The coat of arms, flag and anthem are prescribed as the municipal
symbols, to be adopted by a separate Law, in Article 3 of the
Municipal Constitution, last amended 13 September 2006.
http://www.camaracajamar.sp.gov.br/portal/leiorganica.html -
Municipal Constitution
The flag is white with a red saltire fimbriated blue. In the middle is placed a white rectangle charged with the municipal coat of arms.
Photos of the flag
http://pedalarmaquinadotempo.blogspot.fr/2010/05/voltei.html
http://www.cajamar.sp.gov.br/v2/?exibe=premios&canal=texto&id=1447
http://www.cajamar.sp.gov.br/v2/?exibe=juridico&canal=texto&id=1320
The coat of arms of Cajamar is "a Samnitic shield, argent a Cross of the Order of Christ cantoned with four 'araças'* vert spotted sable [spots not shown on the drawing], a chief azure charged with two stars or [argent on the drawing]. The shield surmounted by a four-towered mural crown argent ports sable.
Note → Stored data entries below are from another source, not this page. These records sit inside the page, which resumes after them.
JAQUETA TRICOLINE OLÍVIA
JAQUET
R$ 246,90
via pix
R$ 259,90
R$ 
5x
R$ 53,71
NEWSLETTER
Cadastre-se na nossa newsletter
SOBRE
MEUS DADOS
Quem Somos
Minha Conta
The shield supported by two branches of 'araçazeiros'* flowered and fructed proper [no fruit shown on the drawing]. Below the shield a scroll gules inscribed with the motto 'JUSTITIA ET FIDE CONSERVABITUR' argent."
The Samnitic shield is the traditional style of Brazilian municipal
coat of arms.
Argent represents the loyalty and frankness of the inhabitants.
The Cross of the Order of Christ is the symbol of the Portuguese
colonists and of the São Paulo pioneers, who used the same cross on
their flags; accordingly, the cross recalls that Cajamar belonged to
the Municipality of São Paulo.
The four 'araças' represent a fruit once abundant in the municipality
and makes the arms canting, from "cai", "spotty"; "a", "fruit"; and
"mar", "coloured, painted".
The blue chief represents the idealism of the inhabitants; blue is the
dominant colour of the arms of the municipality of Parnaíba, to which
Cajamar belonged.
The two stars represents the State and Federal powers.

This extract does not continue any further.